When AI Helps Me Teach—and When It Helps Me Avoid Myself

I recently read an opinion piece in PNAS that introduced a term I haven’t been able to shake: machinal bypass.

The authors describe machinal bypass as using artificial intelligence not just to support our work, but to sidestep the uncomfortable, human parts of it—uncertainty, creativity, vulnerability, and presence. It’s modeled after the idea of “spiritual bypass,” where people use spirituality to avoid difficult emotions rather than engage with them.

As a teacher who uses AI regularly, that idea landed a little too close to home.

When I’m in a pinch—and honestly, that’s often—I rely on AI to help me generate lesson ideas or activities. The results are usually strong: well-structured, standards-aligned, clear, and efficient. They reduce my mental load at the end of a long day. They give me a place to start when I’m tired or stuck.

And most of the time, I personalize what AI gives me.

But reading about machinal bypass forced me to ask a harder question: Am I using AI as a tool—or am I slowly replacing parts of myself with it?

Here’s the uncomfortable truth: sometimes the AI-generated lessons feel better than what I think I’d come up with on my own. They’re more polished. More complete. More “professional.” And when you’re exhausted, that’s incredibly appealing.

But teaching has never been about producing the most optimized lesson.

The most meaningful moments in my classroom don’t come from perfectly designed activities. They come from relationships. From reading the room. From knowing when to slow down, when to push, and when to throw the plan out entirely because something else matters more that day.

I work with students where relationships are not a “nice add-on”—they’re the foundation. Trust, consistency, and presence matter more than any worksheet or protocol. AI can help me with content. It can organize ideas. It can suggest approaches. But it cannot build relationships. It cannot notice when a student is off. It cannot make a judgment call rooted in lived experience.

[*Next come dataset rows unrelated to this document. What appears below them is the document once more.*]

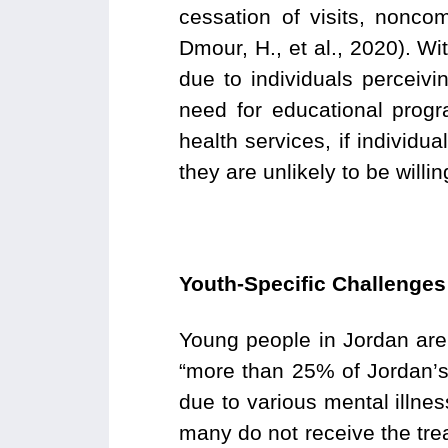
cessation of visits, nonc
Dmour, H., et al., 2020). Wi
due to individuals perceivi
need for educational prog
health services, if individu
they are unlikely to be willi
Youth-Specific Challenge
Young people in Jordan are 
“more than 25% of Jordan’s 
due to various mental illnes
many do not receive the tr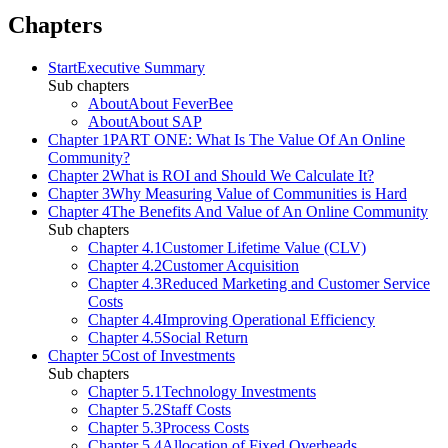
Chapters
Start
Executive Summary
Sub chapters
About
About FeverBee
About
About SAP
Chapter 1
PART ONE: What Is The Value Of An Online
Community?
Chapter 2
What is ROI and Should We Calculate It?
Chapter 3
Why Measuring Value of Communities is Hard
Chapter 4
The Benefits And Value of An Online Community
Sub chapters
Chapter 4.1
Customer Lifetime Value (CLV)
Chapter 4.2
Customer Acquisition
Chapter 4.3
Reduced Marketing and Customer Service
Costs
Chapter 4.4
Improving Operational Efficiency
Chapter 4.5
Social Return
Chapter 5
Cost of Investments
Sub chapters
Chapter 5.1
Technology Investments
Chapter 5.2
Staff Costs
Chapter 5.3
Process Costs
Chapter 5.4
Allocation of Fixed Overheads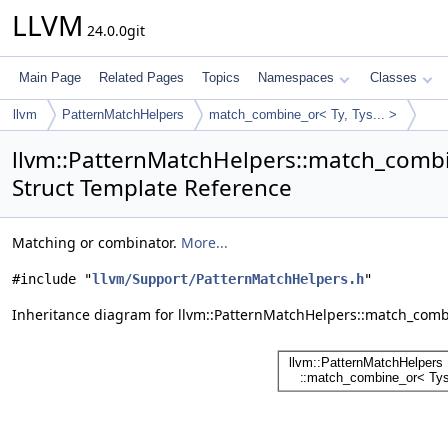
LLVM
24.0.0git
Main Page
Related Pages
Topics
Namespaces
Classes
llvm
PatternMatchHelpers
match_combine_or< Ty, Tys... >
llvm::PatternMatchHelpers::match_combin
Struct Template Reference
Matching or combinator.
More...
#include "
llvm/Support/PatternMatchHelpers.h
"
Inheritance diagram for llvm::PatternMatchHelpers::match_combin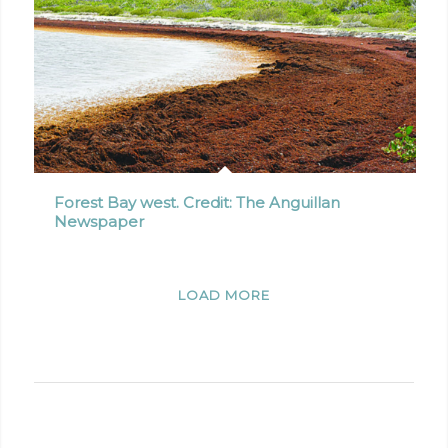
Forest Bay west. Credit: The Anguillan
Newspaper
LOAD MORE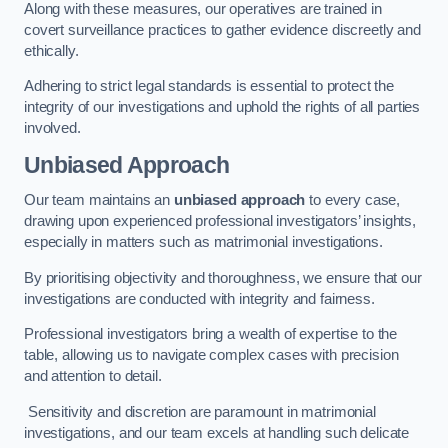
Along with these measures, our operatives are trained in
covert surveillance practices to gather evidence discreetly and
ethically.
Adhering to strict legal standards is essential to protect the
integrity of our investigations and uphold the rights of all parties
involved.
Unbiased Approach
Our team maintains an
unbiased approach
to every case,
drawing upon experienced professional investigators’ insights,
especially in matters such as matrimonial investigations.
By prioritising objectivity and thoroughness, we ensure that our
investigations are conducted with integrity and fairness.
Professional investigators bring a wealth of expertise to the
table, allowing us to navigate complex cases with precision
and attention to detail.
Sensitivity and discretion are paramount in matrimonial
investigations, and our team excels at handling such delicate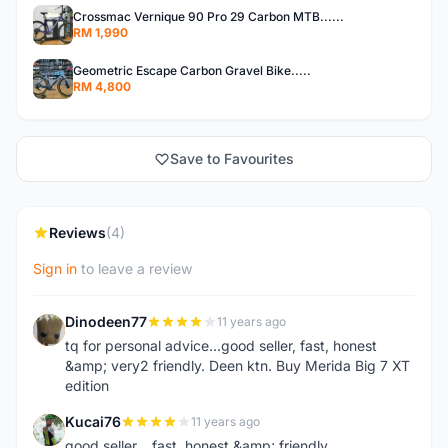
Crossmac Vernique 90 Pro 29 Carbon MTB......
RM 1,990
Geometric Escape Carbon Gravel Bike.....
RM 4,800
Save to Favourites
Reviews
(4)
Sign in
to leave a review
Dinodeen77
11 years ago
D
tq for personal advice...good seller, fast, honest
&amp; very2 friendly. Deen ktn. Buy Merida Big 7 XT
edition
Kucai76
11 years ago
K
good seller... fast, honest &amp; friendly...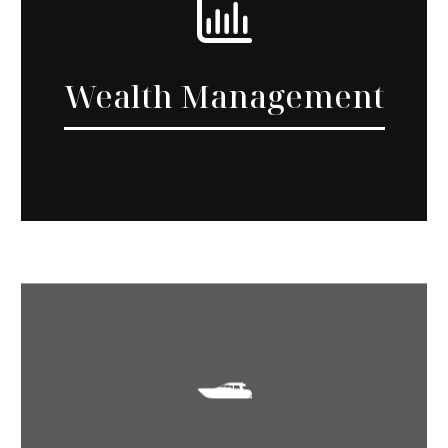
Wealth Management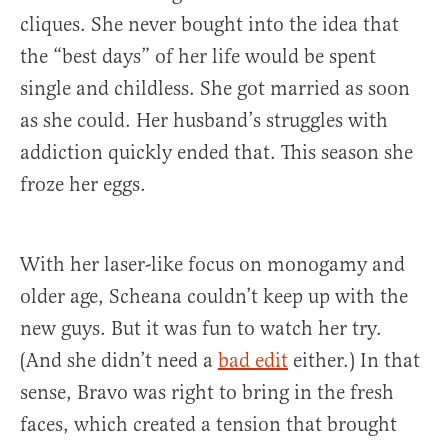
cliques. She never bought into the idea that
the “best days” of her life would be spent
single and childless. She got married as soon
as she could. Her husband’s struggles with
addiction quickly ended that. This season she
froze her eggs.
With her laser-like focus on monogamy and
older age, Scheana couldn’t keep up with the
new guys. But it was fun to watch her try.
(And she didn’t need a
bad edit
either.) In that
sense, Bravo was right to bring in the fresh
faces, which created a tension that brought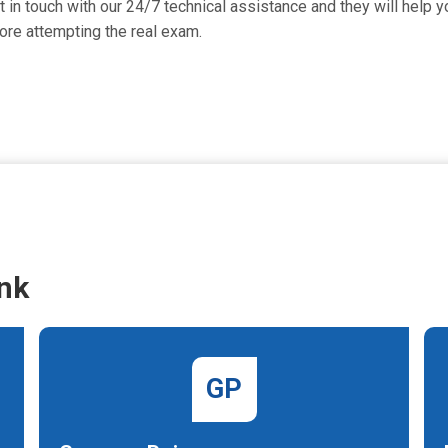
n touch with our 24/7 technical assistance and they will help yo
re attempting the real exam.
nk
GP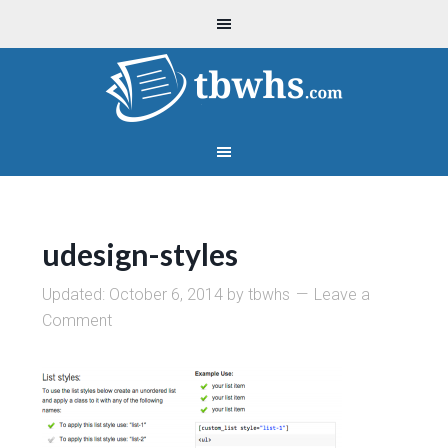
udesign-styles
Updated:
October 6, 2014
by
tbwhs
Leave a
Comment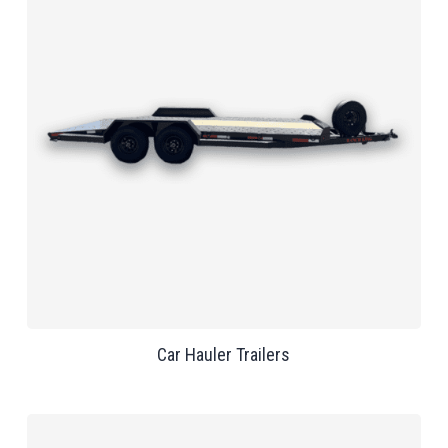
Car Hauler Trailers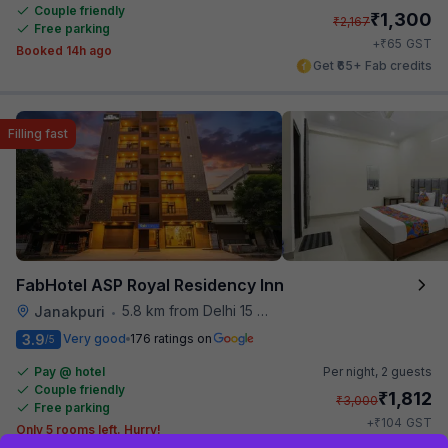
Couple friendly
₹
1,300
₹
2,167
Free parking
₹
+
65
GST
Booked 14h ago
Get ₹65+ Fab credits
Filling fast
FabHotel ASP Royal Residency Inn
5.8 km from Delhi 15 Reloaded
Janakpuri
•
3.9
Very good
176 ratings on
/5
Pay @ hotel
Per night,
2 guests
Couple friendly
₹
1,812
₹
3,000
Free parking
₹
+
104
GST
Only 5 rooms left. Hurry!
Get ₹90+ Fab credits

That’s where the idea of machinal bypass really clicked for me.

The article argues that bypass happens when we let AI stand in for presence—when a task requires us, but we substitute ourselves with a machine instead. And while lesson planning might not seem deeply personal on the surface, it’s often where my professional judgment, creativity, and growth actually develop.

If I always start with AI, I skip the struggle. I skip sitting with uncertainty. I skip asking myself what this group of students needs right now. Over time, that matters—not just for my students, but for me as a teacher.

I don’t want to stop using AI. I want to use it more intentionally.

I want AI to handle the content, the structure, and the logistics—so I can invest more of myself in relationships, responsiveness, and judgment. But I don’t want AI to become the place where my thinking starts every time. Because if I’m not careful, I’m not just outsourcing efficiency—I’m outsourcing growth.

The authors of the article end with a simple but powerful idea: if a task requires you—your presence, your uncertainty, your lived experience—then bypassing yourself comes at a cost.

That’s the balance I’m trying to be more mindful of now.

AI can help me teach.
But it shouldn’t help me avoid myself.